そうやって、ゆっくりと湯呑を差し出すのは、
あの日、斎藤さんが見つけてくれた親友の舞。


舞の記憶は今も戻ってないみたいだった。



「おやっ、君でしたか。

 加賀君でしたね」



舞が持ってきた湯呑を盆から持ち上げると
ゆっくりとお茶を飲み干す山南さん。


「有難う。
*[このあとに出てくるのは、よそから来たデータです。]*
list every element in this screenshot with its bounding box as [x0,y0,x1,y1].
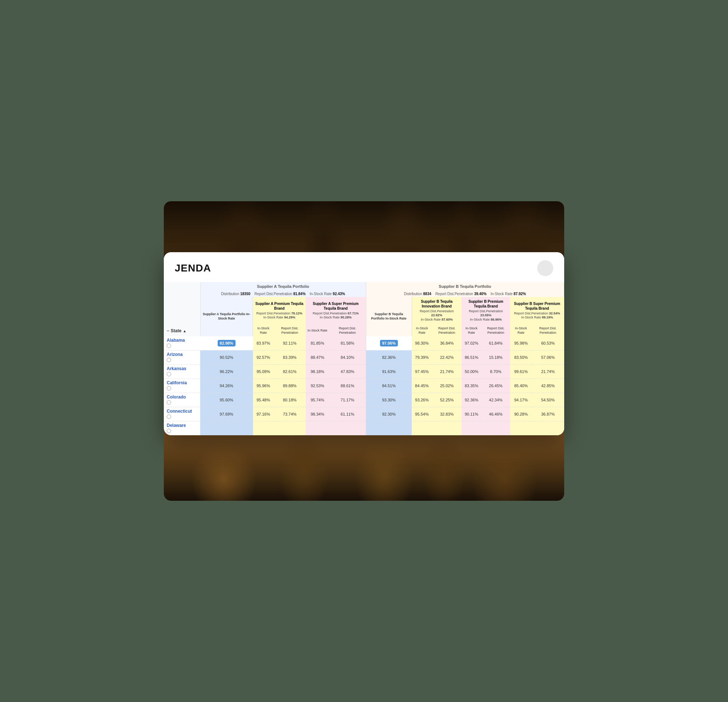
supplier-a-header: Supplier A Tequila Portfolio [200,282,366,291]
b-innovation-reportdist: 21.74% [432,365,462,379]
state-circle[interactable] [167,344,171,348]
a-premium-instock: 83.97% [253,336,274,351]
supplier-a-portfolio-instock: 82.98% [200,336,253,351]
a-premium-reportdist: 92.11% [274,336,306,351]
b-innovation-reportdist: 32.83% [432,407,462,422]
supplier-a-portfolio-instock: 96.22% [200,365,253,379]
a-premium-instock: 92.57% [253,351,274,365]
card-header: JENDA [164,252,564,282]
b-superpremium-instock: 99.61% [510,365,532,379]
supplier-a-portfolio-instock [200,422,253,436]
a-superpremium-instock: 98.18% [306,365,329,379]
b-premium-instock: 83.35% [462,379,481,393]
b-innovation-instock: 98.30% [412,336,432,351]
state-cell: Delaware [164,422,200,436]
state-circle[interactable] [167,358,171,362]
b-superpremium-instock: 94.17% [510,393,532,407]
b-innovation-instock: 93.26% [412,393,432,407]
col-superpremium-instock: In-Stock Rate [306,325,329,336]
data-table-container[interactable]: − State ▲ Supplier A Tequila Portfolio S… [164,282,564,435]
state-filter[interactable]: − State ▲ [167,328,197,333]
b-superpremium-instock: 83.50% [510,351,532,365]
caret-icon: ▲ [183,329,186,333]
state-cell: Arkansas [164,365,200,379]
state-name[interactable]: Arkansas [167,366,197,371]
supplier-b-innovation-brand-header: Supplier B Tequila Innovation Brand Repo… [412,297,462,325]
a-superpremium-reportdist: 61.11% [329,407,366,422]
a-premium-reportdist: 82.61% [274,365,306,379]
supplier-b-portfolio-instock: 93.30% [366,393,412,407]
b-superpremium-instock: 95.98% [510,336,532,351]
supplier-a-portfolio-instock: 94.26% [200,379,253,393]
state-cell: Colorado [164,393,200,407]
table-row: Delaware [164,422,564,436]
data-table: − State ▲ Supplier A Tequila Portfolio S… [164,282,564,435]
table-row: Arkansas 96.22%95.09%82.61%98.18%47.83%9… [164,365,564,379]
b-superpremium-instock [510,422,532,436]
b-premium-instock [462,422,481,436]
main-card: JENDA − State ▲ [164,252,564,435]
state-circle[interactable] [167,372,171,376]
state-cell: Connecticut [164,407,200,422]
supplier-a-premium-brand-header: Supplier A Premium Tequila Brand Report … [253,297,306,325]
b-superpremium-reportdist: 36.87% [532,407,564,422]
b-superpremium-reportdist: 57.06% [532,351,564,365]
a-premium-reportdist: 80.18% [274,393,306,407]
state-circle[interactable] [167,386,171,390]
background-photo-bottom [164,428,564,501]
col-b-innovation-instock: In-Stock Rate [412,325,432,336]
header-avatar[interactable] [537,260,553,276]
a-superpremium-instock: 95.74% [306,393,329,407]
state-circle[interactable] [167,400,171,405]
col-b-superpremium-reportdist: Report Dist. Penetration [532,325,564,336]
state-circle[interactable] [167,429,171,433]
col-b-premium-instock: In-Stock Rate [462,325,481,336]
b-premium-reportdist: 8.70% [482,365,510,379]
a-superpremium-reportdist: 88.61% [329,379,366,393]
state-cell: California [164,379,200,393]
col-premium-instock: In-Stock Rate [253,325,274,336]
b-premium-reportdist: 15.18% [482,351,510,365]
a-superpremium-reportdist: 81.58% [329,336,366,351]
a-superpremium-reportdist: 84.10% [329,351,366,365]
state-name[interactable]: Delaware [167,423,197,428]
b-premium-instock: 92.36% [462,393,481,407]
a-superpremium-reportdist: 47.83% [329,365,366,379]
a-superpremium-instock: 98.34% [306,407,329,422]
col-b-premium-reportdist: Report Dist. Penetration [482,325,510,336]
b-innovation-reportdist: 36.84% [432,336,462,351]
b-premium-instock: 86.51% [462,351,481,365]
state-name[interactable]: California [167,380,197,386]
state-name[interactable]: Connecticut [167,409,197,414]
supplier-b-portfolio-header: Supplier B Tequila Portfolio In-Stock Ra… [366,297,412,336]
state-name[interactable]: Colorado [167,394,197,400]
b-innovation-reportdist: 25.02% [432,379,462,393]
b-superpremium-reportdist: 54.50% [532,393,564,407]
table-row: California 94.26%95.96%89.88%92.53%88.61… [164,379,564,393]
minus-icon: − [167,328,169,333]
state-name[interactable]: Arizona [167,352,197,357]
state-name[interactable]: Alabama [167,338,197,343]
state-cell: Alabama [164,336,200,351]
supplier-b-portfolio-instock [366,422,412,436]
col-b-innovation-reportdist: Report Dist. Penetration [432,325,462,336]
col-b-superpremium-instock: In-Stock Rate [510,325,532,336]
b-superpremium-instock: 90.28% [510,407,532,422]
supplier-a-stats: Distribution 18350 Report Dist.Penetrati… [200,291,366,297]
b-innovation-reportdist: 22.42% [432,351,462,365]
b-innovation-reportdist [432,422,462,436]
col-superpremium-reportdist: Report Dist. Penetration [329,325,366,336]
a-premium-reportdist [274,422,306,436]
state-circle[interactable] [167,415,171,419]
a-superpremium-reportdist: 71.17% [329,393,366,407]
a-superpremium-instock: 81.85% [306,336,329,351]
supplier-a-portfolio-instock: 90.52% [200,351,253,365]
state-cell: Arizona [164,351,200,365]
b-innovation-instock: 95.54% [412,407,432,422]
state-filter-label: State [171,328,181,333]
b-innovation-reportdist: 52.25% [432,393,462,407]
supplier-a-portfolio-instock: 97.69% [200,407,253,422]
b-superpremium-reportdist [532,422,564,436]
table-row: Colorado 95.60%95.48%80.18%95.74%71.17%9… [164,393,564,407]
b-innovation-instock: 84.45% [412,379,432,393]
舞。
  それより久しぶりに舞、手合せしてよ」


舞から受け取ったお茶を飲みながら、
言葉を続ける。



そう、一緒に打ち合えばもしかしたら、
舞の記憶が戻るかも知れない。




舞は……この世界の人間じゃない。


私と同じ、
未来から幕末(ここ)に来たんだから。



私たちが、これ以上離れ離れに
敵対する必要なんて何処にもないんだから。




「山波君。
 加賀君も剣術を?」


静かに問う山南さんにゆっくりと頷く。



「舞は、うちの道場でずっと習ってたんです。
 剣道の全国大会に、一緒に出たことあるんですよ」



懐かしい記憶を辿りながら話すその言葉を、
不思議そうに目を細めて聞いてくれた山南さん。



舞の後ろには何故か、
斎藤さんが姿を見せていて。



「そうですね……。
 少し二人で訓練をしてみますか?

 私も山波くんたちが居た世界の剣術に少々興味が。
 斎藤君もそうは思いませんか?」


山南さんの呼びかけに斎藤さんもゆっくりと近づいてきて、
山南さんの隣へと腰をおろす。


「舞となんで、私、木刀とってきます」


一礼して、木刀を取りに走る傍ら、
瑠花が芹沢さんにべったりとくっついて、
楽しそうに笑ってる姿を見かけた。


そして……その傍にはお決まりの、
沖田さんが身を潜めて……。


そんな光景を横目に捉えながらも、
私は立ち止まることなくて、
目的のものを手にしてその場所へと戻る。



「舞、はいっ」




木刀を片手で、放り投げると
戸惑ったようにそれを受け取った舞。